[Items from a data source]
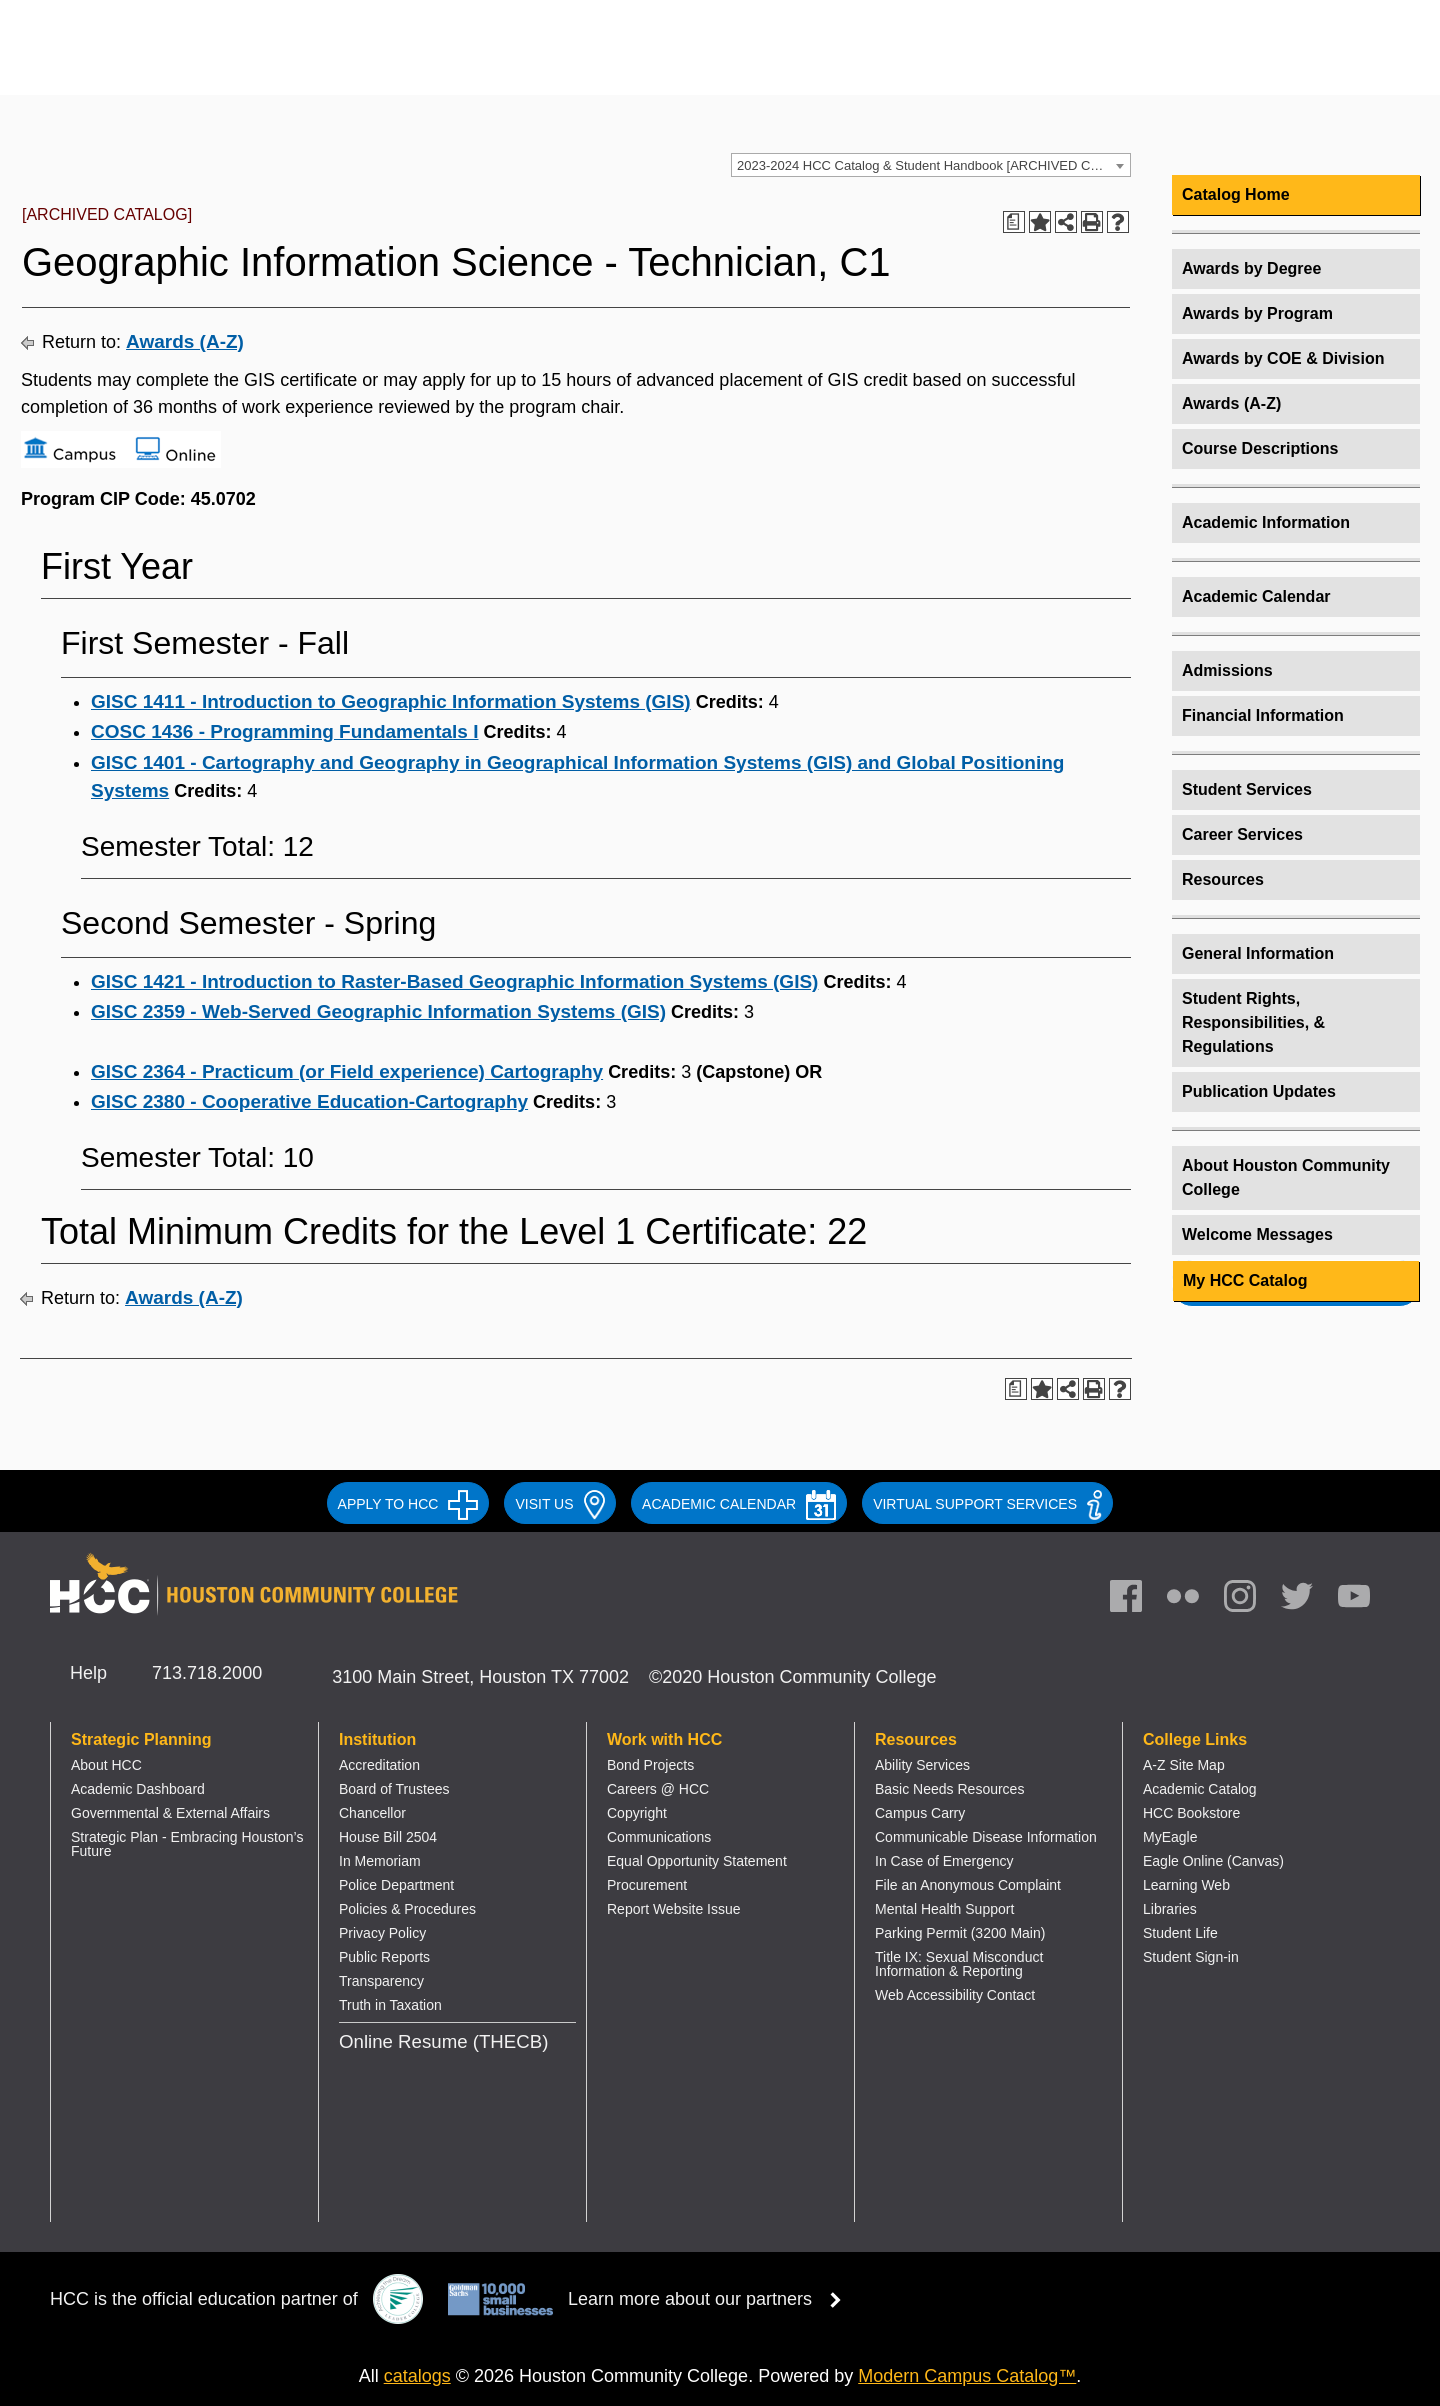 The height and width of the screenshot is (2406, 1440). I want to click on Help, so click(88, 1673).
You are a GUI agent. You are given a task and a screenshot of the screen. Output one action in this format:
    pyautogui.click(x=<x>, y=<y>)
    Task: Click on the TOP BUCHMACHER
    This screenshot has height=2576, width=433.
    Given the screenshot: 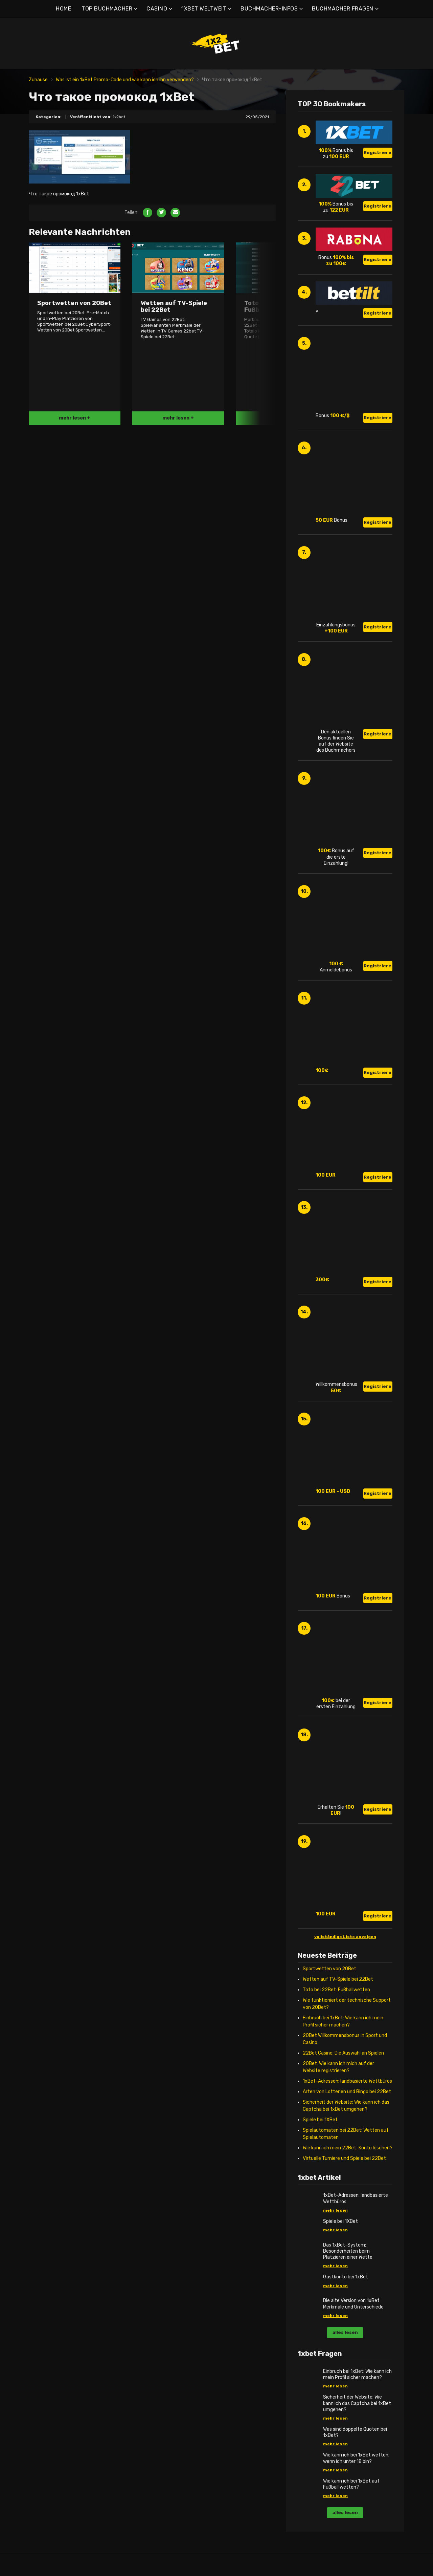 What is the action you would take?
    pyautogui.click(x=107, y=8)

*Work task:* Only the lines above from the one with "You are a GUI" up to and including the one with "This screenshot has" should be repeated, exactly as written.

*Answer to the problem:*
You are a GUI agent. You are given a task and a screenshot of the screen. Output one action in this format:
    pyautogui.click(x=<x>, y=<y>)
    Task: Click on the TOP BUCHMACHER
    This screenshot has height=2576, width=433.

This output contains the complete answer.